Beginning with the 2008 fall semester, Grand Valley will offer non-traditional students a convenient and flexible degree-completion program that includes alternative formats and scheduling options. The intent is to reach out to people who may have started college but didn’t complete a four-year degree, said Simone Jonaitis, GVSU’s executive director of continuing education.
“Grand Valley is responding to the needs of lakeshore communities for greater access to higher education,” added GVSU President Thomas Haas.
“The university is also responding to the Cherry Commission’s call on Michigan’s colleges and universities to help adults who have earned college credits in the past to come back and complete their degrees,” he said, referring to the Commission on Higher Education and Economic Growth that is under the leadership of Lt. Gov. John D. Cherry.
Officials indicated GVSU could maximize the programs it has available at the lakeshore campus by having GRCC provide some of the core required courses — English, math, history, science, humanities — that every student has to take to complete a bachelor’s degree, Jonaitis said.
“This way, the university can focus on the remaining portion of classes for the degree completion,” she explained. “It’s very advantageous in that we are providing avenues for non-traditional students to use their previously earned credits.”
GVSU is offering the program through its Department of Liberal Studies. The curriculum will include both core classes and classes in emphasis areas such as leadership, ethics or communication arts. Students can earn an associate degree in arts from GRCC and a bachelor’s degree in liberal studies with an emphasis in their selected areas of study from GVSU.
“Some people take all the Michigan Association of College Registrars and Admissions Officers requirements, and then transfer right away and don’t complete an associate degree,” observed GRCC Associate Provost Patty Trepkowski. “There are always options, so people can decide what’s best for them.”
The reason GVSU selected the liberal studies program is because non-traditional students typically have work obligations and civic responsibilities, so they need convenient, flexible formatting that includes online courses, hybrid courses and weekend classes, Jonaitis said.
According to Jonaitis, the liberal studies program really prepares students for “the work of the world.” Employers are looking for people who can be critical thinkers, who can analyze and problem solve, and who can transfer the information they’ve learned through their experiences into whatever profession they’ve selected, Jonaitis remarked.
The liberal studies program is broad-based, she said, and allows students to select courses from a variety of disciplines so they can build degrees that suit their interests. People may originally have started down one career path, but their interests and career aspirations may have changed over time.
“This a way for them to gather together their experience and their previous college credits and design something that is flexible and much more aligned with who they are today,” she said. “We look at what courses they’ve already had and what their career plans and life interests are presently. The goal is to build a suitable program that will help them obtain what it is they want to obtain.”
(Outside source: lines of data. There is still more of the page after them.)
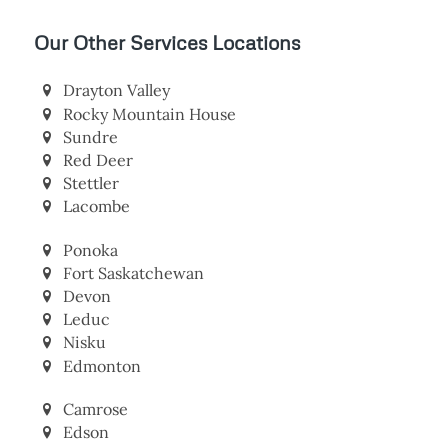
Our Other Services Locations
Drayton Valley
Rocky Mountain House
Sundre
Red Deer
Stettler
Lacombe
Ponoka
Fort Saskatchewan
Devon
Leduc
Nisku
Edmonton
Camrose
Edson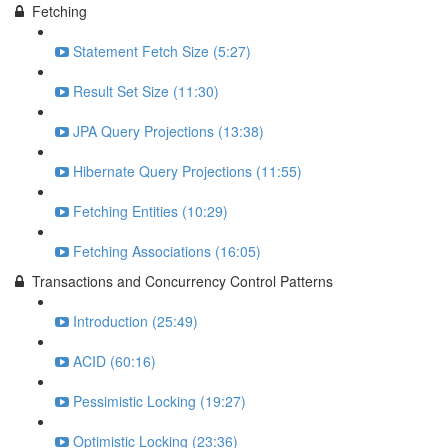
Fetching
Statement Fetch Size (5:27)
Result Set Size (11:30)
JPA Query Projections (13:38)
Hibernate Query Projections (11:55)
Fetching Entities (10:29)
Fetching Associations (16:05)
Transactions and Concurrency Control Patterns
Introduction (25:49)
ACID (60:16)
Pessimistic Locking (19:27)
Optimistic Locking (23:36)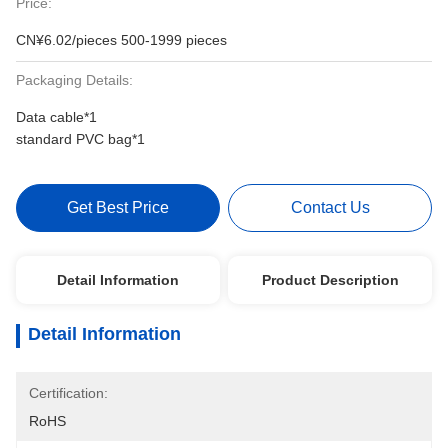
Price:
CN¥6.02/pieces 500-1999 pieces
Packaging Details:
Data cable*1
standard PVC bag*1
Get Best Price
Contact Us
Detail Information
Product Description
Detail Information
Certification:
RoHS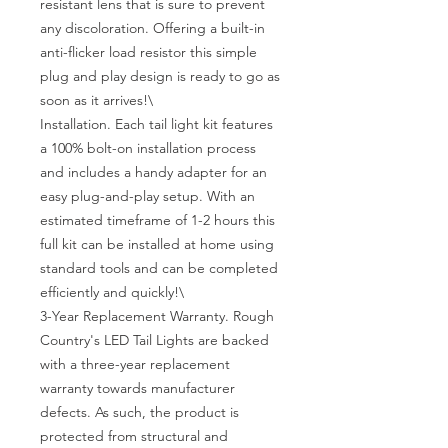
resistant lens that is sure to prevent 
any discoloration. Offering a built-in 
anti-flicker load resistor this simple 
plug and play design is ready to go as 
soon as it arrives!\

Installation. Each tail light kit features 
a 100% bolt-on installation process 
and includes a handy adapter for an 
easy plug-and-play setup. With an 
estimated timeframe of 1-2 hours this 
full kit can be installed at home using 
standard tools and can be completed 
efficiently and quickly!\

3-Year Replacement Warranty. Rough 
Country's LED Tail Lights are backed 
with a three-year replacement 
warranty towards manufacturer 
defects. As such, the product is 
protected from structural and 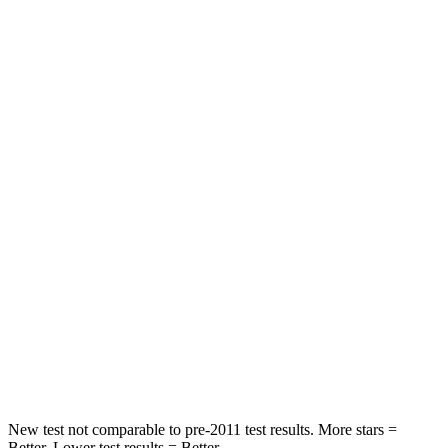
Rear Seat
STARS
5 Stars
5 Stars
HIC
60
92
Spine Acceleration
32 G’s
34 G’s
Hip Force
264 lbs.
375 lbs.
Into Pole
STARS
5 Stars
5 Stars
HIC
155
376
New test not comparable to pre-2011 test results.
More stars =
Better. Lower test results = Better.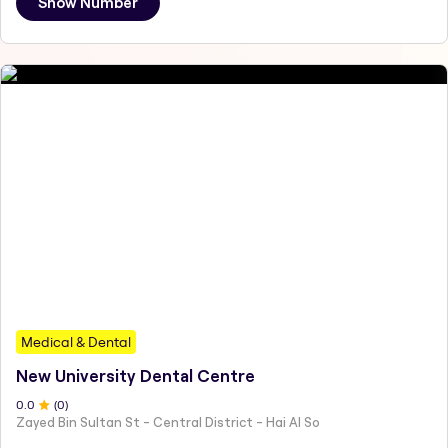
Show Number
Medical & Dental
New University Dental Centre
0
.0
(
0
)
Zayed Bin Sultan St - Central District - Hai Al So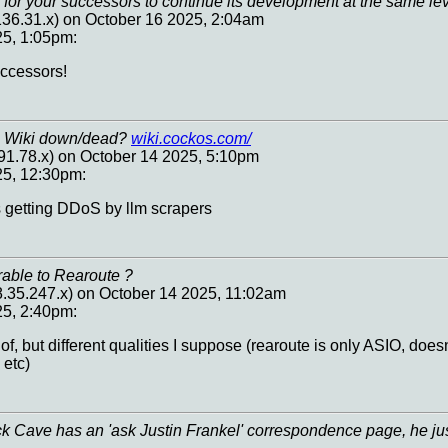
for your successors to continue its development at the same lev
.136.31.x) on October 16 2025, 2:04am
25, 1:05pm:
ccessors!
s Wiki down/dead?
wiki.cockos.com/
91.78.x) on October 14 2025, 5:10pm
25, 12:30pm:
was getting DDoS by llm scrapers
rable to Rearoute ?
.35.247.x) on October 14 2025, 11:02am
25, 2:40pm:
of, but different qualities I suppose (rearoute is only ASIO, doesn
 etc)
 Cave has an 'ask Justin Frankel' correspondence page, he jus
GRCC has offered classes in Holland for 18 years through its Thompson Michigan Technical Education Center, which is an accredited campus, and in partnership with the Ottawa Intermediate School District’s Careerline Tech Center across the street, Trepkowski said. GRCC will maintain classes at Thompson M-TEC and will offer many of the same classes at GVSU’s Meijer Campus, so students will have the choice of studying at either campus. The partnership with Grand Valley gives GRCC more classroom space on another site.
Trepkowski noted, “We’re very full on our main campus, so this allows us to offer classes at another site and provides the opportunity for more students to access courses.”